2A/ How to Live with Shadow IT
Wednesday 2A
Convener: Justin
Note taker: Heather Vescent
Discussion notes, key understandings, outstanding questions, observations, and, if appropriate to this discussion: action items, next steps:
Shadow IT is when IT work it done unofficially by non-IT people in a company.
It would be easier to use an official solution instead of slapping something together.
Went and got internal approval before doing a DIY solution – an identity federation server.
Companies ask, How do we prevent shadow IT?
A better question: How do we enable shadow IT in such a way that doesn’t hurt us?
What culture helps and hurts us?
Shadow IT – using dropbox and github not authorized
How many used? Admit 20-40, really more like 900
Migrated corporate identities?
What do you bring to a company?
What do you take with you?
Bring your own devices is the beach head for shadow IT.
Invest in infrastructure to build auditing and anomalies detection – you can be looser, but most places won’t invest in that.
Companies don’t know or don’t want to admit this is happening?
People are going to be sneaky about using these things.
People are more likely to be fired for not doing their job than using something unsecure. People will avoid the stick, not stop doing what you want them to stop doing.

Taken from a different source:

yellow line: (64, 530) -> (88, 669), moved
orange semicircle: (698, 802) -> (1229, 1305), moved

“Ask for forgiveness, not for permission.”
But should we encourage this attitude?
Official solutions have restrictions.
People are doing shadow IT to avoid the restrictions. But there are concerns with proprietary information.

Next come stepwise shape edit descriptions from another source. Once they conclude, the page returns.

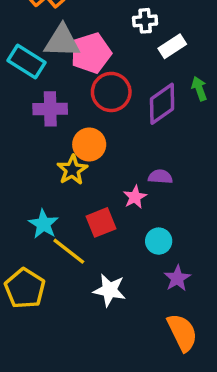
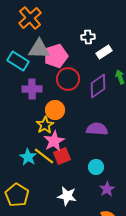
purple semicircle: (160, 177) -> (97, 129), size x1.5
pink star: (135, 197) -> (54, 141), moved, size x1.5
yellow line: (69, 251) -> (44, 156), moved

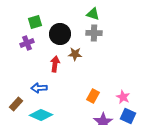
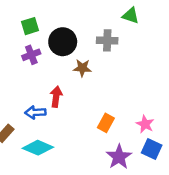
green triangle: (93, 14) -> (131, 16), moved
purple cross: (27, 43) -> (31, 55), moved
red arrow: (55, 64) -> (56, 97), moved

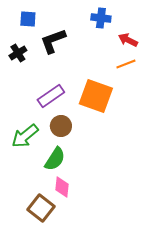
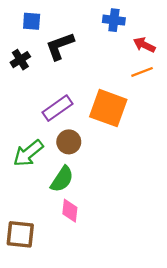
brown square: (41, 208) -> (20, 234), moved, turned -32

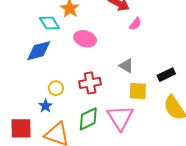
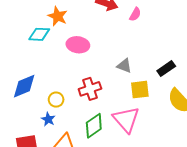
cyan diamond: (49, 23) -> (39, 34), turned -45
pink semicircle: (135, 24) -> (135, 14), moved
blue diamond: (39, 51) -> (24, 86), moved

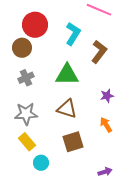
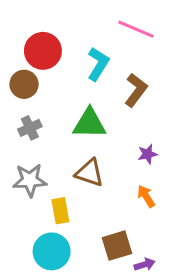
yellow rectangle: (27, 142) -> (60, 211), moved, turned 30
brown square: (73, 142) -> (117, 246), moved
cyan circle: (41, 163) -> (52, 251), size x1.6

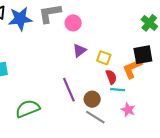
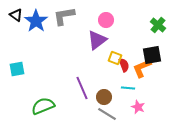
blue star: (20, 19) -> (36, 21), turned -30
pink circle: (73, 23) -> (106, 20), moved
purple triangle: (79, 50) -> (97, 40), moved, size x1.5
red semicircle: (111, 77) -> (124, 65), moved

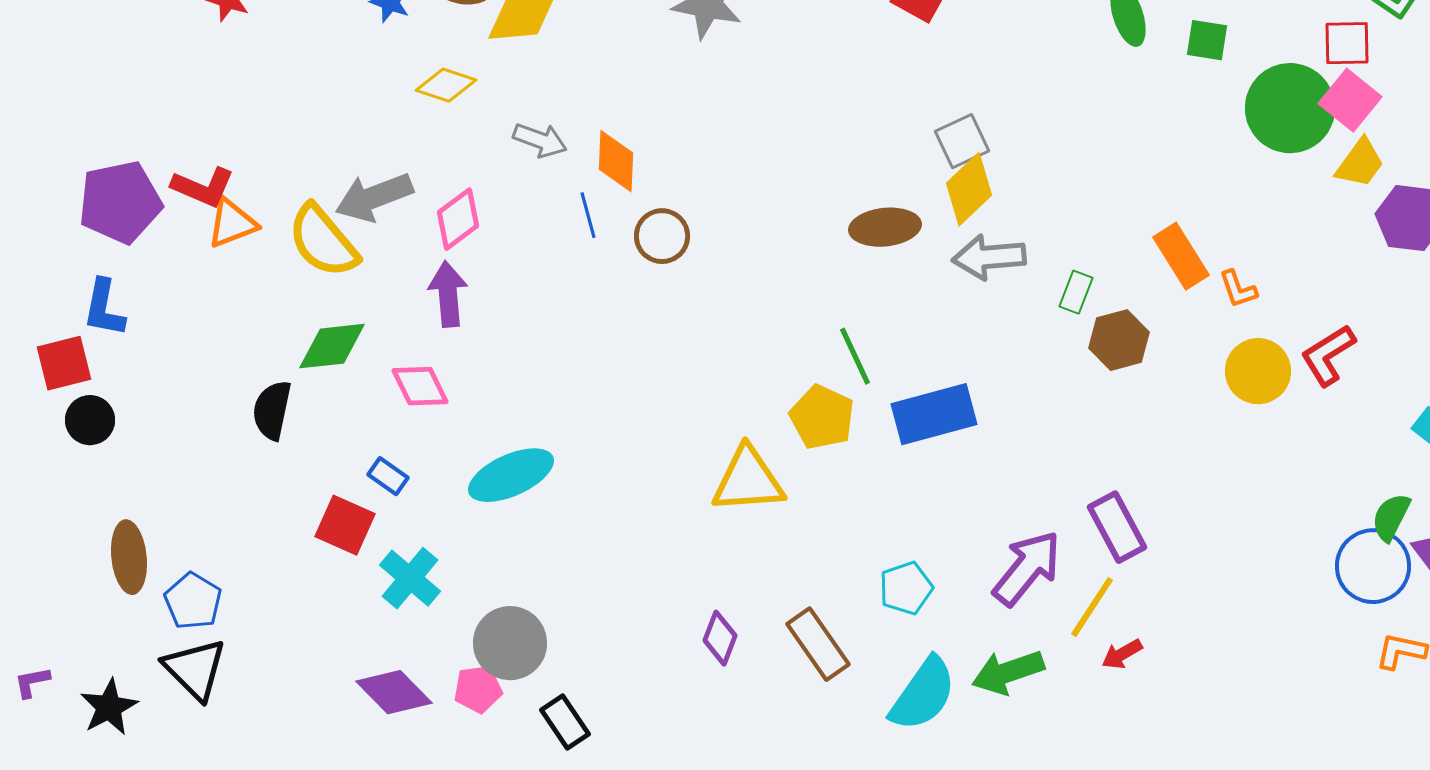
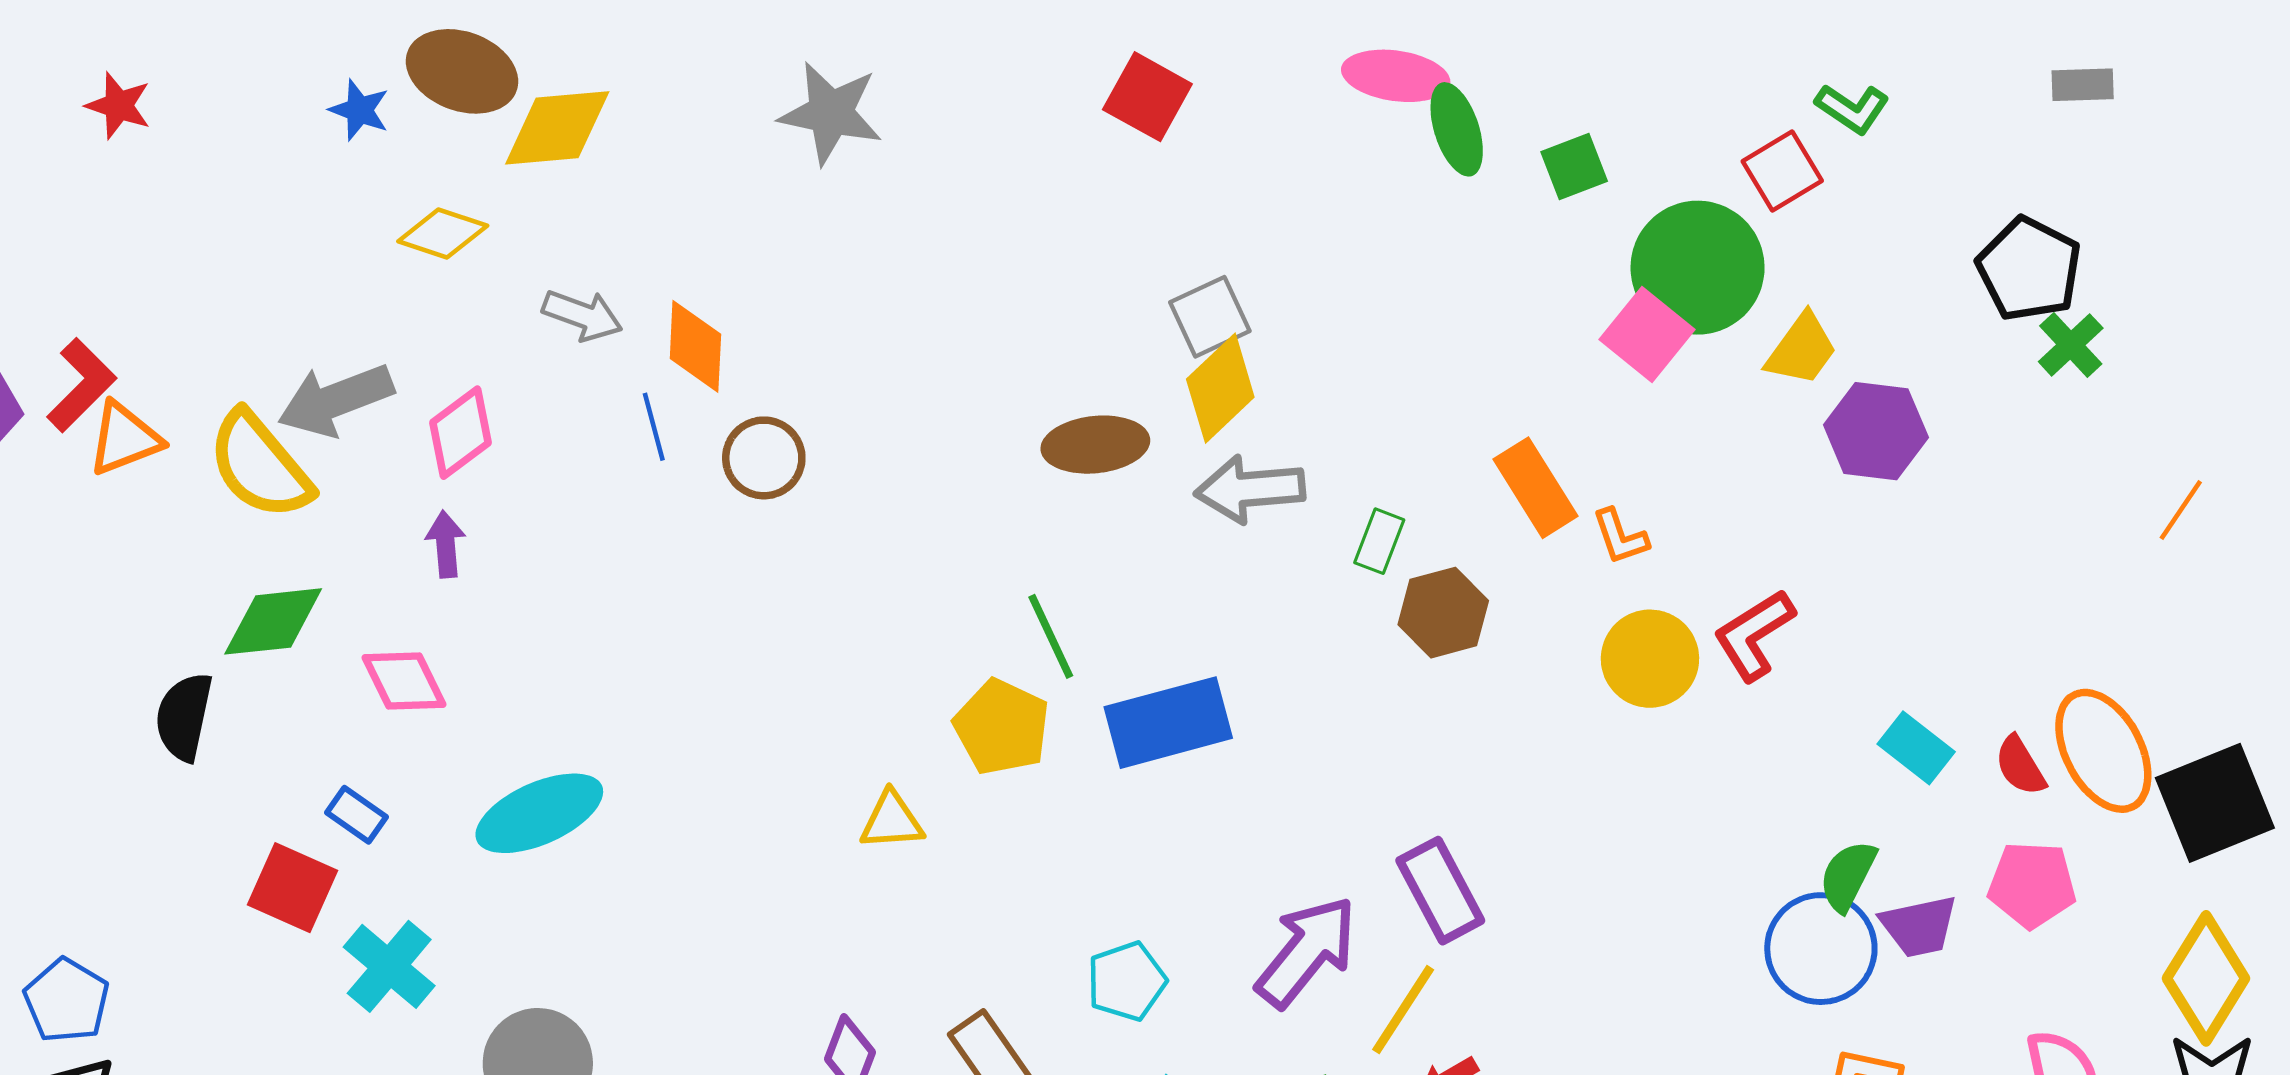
green square: (1207, 40) -> (1574, 167), turned -30
red square: (1347, 43) -> (1782, 171), turned -30
pink square: (1350, 100) -> (1647, 335), moved
red L-shape: (203, 187) -> (81, 385), turned -68
purple arrow: (448, 294) -> (446, 544), size x0.7
yellow triangle: (748, 480) -> (892, 821), size x0.6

Monitor the use of shadow IT, understand what they use it for, then pick one for a corporate standard. This is how a company figures out what to pick. People will then use the officially
selected solution.
Costs for using shadow it
Cheaper for the individual (time, attention, easier, etc)
Figure out what people are doing and
Listen to what they really need
Pop-up enterprise – what we use to think of as long standing enterprise structure, is something that is more contextual and contemporary bound.

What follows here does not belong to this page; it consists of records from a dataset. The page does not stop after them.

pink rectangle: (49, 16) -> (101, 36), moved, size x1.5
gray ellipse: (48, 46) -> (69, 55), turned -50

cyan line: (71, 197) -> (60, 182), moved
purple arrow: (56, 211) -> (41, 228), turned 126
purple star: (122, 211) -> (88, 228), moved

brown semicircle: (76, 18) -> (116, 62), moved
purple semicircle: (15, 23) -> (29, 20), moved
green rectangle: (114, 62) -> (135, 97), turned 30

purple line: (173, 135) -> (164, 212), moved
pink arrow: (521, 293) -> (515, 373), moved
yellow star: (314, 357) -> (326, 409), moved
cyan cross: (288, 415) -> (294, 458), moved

Email forwarding as opsec.
How much data really needs to be secure and classified?
Do we need full data perimeter security?
Users have a different set of values.
Feature parity? Not all choices work.
Might work great for the business, but doesn’t work great for me.
Business values vs user values.
If you are going to use shadow IT,
Practice safe shadow IT
Enterprise provide security condoms.
Abstinence only vs realistic safety.
Blacklisting
What does “support” mean?
If something breaks, call us and we’ll fix it
Vs Allow – you won’t get in deep trouble,
Sign up for these things, inform corporate? But this might not always work because people in companies have different feelings about what should be permitted – anything but the
blacklisted stuff vs only whitelist stuff.
Whitelist: we support
Greylist: we allow
Blacklist: not allowed
How can we allow this without freaking out the IT people?
“50 shades of greylist”
Support the people doing what they want.
Previously it was to make the technology work.
Adapt or be irrelevant.
Opt-into IT services or you build it yourself.
Empower self-service. Give a way for people to do it themself.
Active security.
Trust and empower your users not to do something.